CamundaCon has united more than 600 representatives from across the globe, facilitating the connection of developers to more than 50 speakers to share best practices. Now in its third year, the event seeks to connect the Camunda community and engineering teams to share best practices, exchange case studies and engage directly with core Camunda engineers.¹
Email Ashwini Honavar or Andrew Tarry for more information.
Interestingly enough, most of us are aware of what Camunda has to offer in the BPMN world of workflow and decision automation but on the contrary, not many of us are aware of what Camunda actually means. Camunda comes from the latin verbs “capere” (“to comprehend”) and “munda” (“clean”). 2 It means that we want to deeply understand the world around us.
CamundaCon was born out of the Camunda community (which was formerly known as BPMNCon) an annual event set out in the radiant city of Berlin. Since CamundaCon began in 2016, it has grown in popularity to benefit all Camunda enthusiasts. This two day event was split into three tracks – case studies, community track and in-depth hands on coding sessions. These sessions were great as they were tailored to the needs of software developers, enterprise architects or IT executives. Overall, it was an intense showcase of the latest developments in Camunda product stack, spectacular case studies and user implementations.
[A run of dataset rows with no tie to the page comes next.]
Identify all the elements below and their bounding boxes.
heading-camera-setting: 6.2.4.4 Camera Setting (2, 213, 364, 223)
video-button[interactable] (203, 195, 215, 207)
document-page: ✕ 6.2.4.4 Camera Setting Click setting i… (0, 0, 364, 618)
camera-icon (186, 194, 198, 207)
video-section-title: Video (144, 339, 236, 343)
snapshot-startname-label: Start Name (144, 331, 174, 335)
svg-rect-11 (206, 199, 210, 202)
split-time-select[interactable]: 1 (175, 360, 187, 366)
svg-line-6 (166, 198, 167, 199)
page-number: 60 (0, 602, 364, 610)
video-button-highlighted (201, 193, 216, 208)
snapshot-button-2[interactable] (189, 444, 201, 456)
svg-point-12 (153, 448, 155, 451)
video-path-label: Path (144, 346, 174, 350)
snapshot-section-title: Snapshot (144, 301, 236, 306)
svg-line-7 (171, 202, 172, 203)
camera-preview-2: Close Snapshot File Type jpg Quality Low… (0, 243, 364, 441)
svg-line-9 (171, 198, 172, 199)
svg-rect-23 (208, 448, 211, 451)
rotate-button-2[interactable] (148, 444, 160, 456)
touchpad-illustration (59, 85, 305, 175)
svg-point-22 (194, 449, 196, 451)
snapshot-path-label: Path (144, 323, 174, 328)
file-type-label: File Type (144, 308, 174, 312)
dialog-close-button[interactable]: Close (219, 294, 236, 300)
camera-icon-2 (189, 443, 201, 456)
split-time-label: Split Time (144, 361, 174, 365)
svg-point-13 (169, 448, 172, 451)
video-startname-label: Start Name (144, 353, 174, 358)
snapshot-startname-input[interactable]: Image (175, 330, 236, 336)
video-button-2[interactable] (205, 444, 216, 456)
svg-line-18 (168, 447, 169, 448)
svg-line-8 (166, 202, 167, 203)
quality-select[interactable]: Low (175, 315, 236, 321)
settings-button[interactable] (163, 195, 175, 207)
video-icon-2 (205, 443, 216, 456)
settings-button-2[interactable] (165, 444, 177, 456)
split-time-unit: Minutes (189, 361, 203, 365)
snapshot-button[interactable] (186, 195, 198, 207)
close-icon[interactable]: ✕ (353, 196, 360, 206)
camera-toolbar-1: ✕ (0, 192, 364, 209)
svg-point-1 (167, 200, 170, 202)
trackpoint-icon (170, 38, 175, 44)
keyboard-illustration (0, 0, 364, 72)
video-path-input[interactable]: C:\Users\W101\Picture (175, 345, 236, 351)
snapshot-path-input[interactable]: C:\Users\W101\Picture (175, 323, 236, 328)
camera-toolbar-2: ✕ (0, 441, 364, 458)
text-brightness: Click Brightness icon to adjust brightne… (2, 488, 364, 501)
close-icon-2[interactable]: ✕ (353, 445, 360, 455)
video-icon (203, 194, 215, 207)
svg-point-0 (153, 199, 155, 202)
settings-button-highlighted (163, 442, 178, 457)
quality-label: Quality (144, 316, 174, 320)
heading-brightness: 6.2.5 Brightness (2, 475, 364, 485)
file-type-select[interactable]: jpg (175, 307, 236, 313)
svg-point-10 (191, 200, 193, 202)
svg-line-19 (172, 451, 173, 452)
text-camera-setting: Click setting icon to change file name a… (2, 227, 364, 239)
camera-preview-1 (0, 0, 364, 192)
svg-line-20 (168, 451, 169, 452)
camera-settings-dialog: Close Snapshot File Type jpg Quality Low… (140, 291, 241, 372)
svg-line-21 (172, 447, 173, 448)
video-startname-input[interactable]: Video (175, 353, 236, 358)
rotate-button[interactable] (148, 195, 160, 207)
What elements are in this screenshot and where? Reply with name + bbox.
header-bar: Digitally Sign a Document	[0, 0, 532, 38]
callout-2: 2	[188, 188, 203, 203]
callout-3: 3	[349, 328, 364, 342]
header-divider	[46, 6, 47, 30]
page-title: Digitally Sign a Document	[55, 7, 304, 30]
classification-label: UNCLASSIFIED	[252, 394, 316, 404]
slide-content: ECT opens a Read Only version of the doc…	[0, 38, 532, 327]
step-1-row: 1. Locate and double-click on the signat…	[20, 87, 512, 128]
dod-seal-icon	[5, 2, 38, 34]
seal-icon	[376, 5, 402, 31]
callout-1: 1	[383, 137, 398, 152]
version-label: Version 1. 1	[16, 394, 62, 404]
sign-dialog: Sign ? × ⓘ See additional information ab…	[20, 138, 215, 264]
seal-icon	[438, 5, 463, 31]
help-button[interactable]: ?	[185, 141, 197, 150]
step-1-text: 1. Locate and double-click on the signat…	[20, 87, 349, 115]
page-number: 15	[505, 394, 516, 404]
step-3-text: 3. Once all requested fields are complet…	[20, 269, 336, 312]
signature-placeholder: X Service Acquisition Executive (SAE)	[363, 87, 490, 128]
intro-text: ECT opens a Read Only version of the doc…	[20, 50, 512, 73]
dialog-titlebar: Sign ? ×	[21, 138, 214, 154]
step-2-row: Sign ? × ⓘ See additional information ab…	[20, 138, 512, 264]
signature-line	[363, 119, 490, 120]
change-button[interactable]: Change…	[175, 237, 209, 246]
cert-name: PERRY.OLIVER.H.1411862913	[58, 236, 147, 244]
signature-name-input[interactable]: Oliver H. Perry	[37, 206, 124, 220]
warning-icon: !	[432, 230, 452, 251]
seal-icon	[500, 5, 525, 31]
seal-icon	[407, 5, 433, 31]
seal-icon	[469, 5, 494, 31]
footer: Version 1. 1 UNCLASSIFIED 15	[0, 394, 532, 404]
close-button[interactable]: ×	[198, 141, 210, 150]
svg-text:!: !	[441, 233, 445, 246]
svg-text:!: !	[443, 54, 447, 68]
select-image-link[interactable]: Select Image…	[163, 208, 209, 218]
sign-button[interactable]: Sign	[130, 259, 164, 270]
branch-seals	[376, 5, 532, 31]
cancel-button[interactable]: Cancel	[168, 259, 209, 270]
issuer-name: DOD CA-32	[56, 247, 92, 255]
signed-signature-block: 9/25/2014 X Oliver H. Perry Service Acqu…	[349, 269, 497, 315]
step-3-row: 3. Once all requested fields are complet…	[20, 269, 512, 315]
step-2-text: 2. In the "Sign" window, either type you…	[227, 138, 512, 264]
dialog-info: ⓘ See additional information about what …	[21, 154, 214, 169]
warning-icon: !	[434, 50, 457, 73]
Alongside all the intense technical sessions it also provided a hub for networking with fellow Camunda users from across the globe at the famous barbecue evening held on the banks of the river Spree. It was a fun interaction that provided the opportunity to learn from others.
Camunda announced the launch of Camunda Cloud, an on-demand workflow platform, which is one of the first BPMN based workflow technology specifically engineered for the cloud. 4 This is still in beta version and is now open for all the developers to experiment with the Zeebe cluster in the Camunda Cloud – something all developers are looking forward to.
Camunda’s ‘Zeebe engine’ is a cloud native workflow engine specifically built for orchestrating and monitoring large-scale microservices architecture in the cloud. Zeebe is a fault tolerant workflow engine that provides a robust solution for horizontal scaling and monitoring microservices in the cloud by integrating with Kubernetes, Apache Kafka and Elasticsearch.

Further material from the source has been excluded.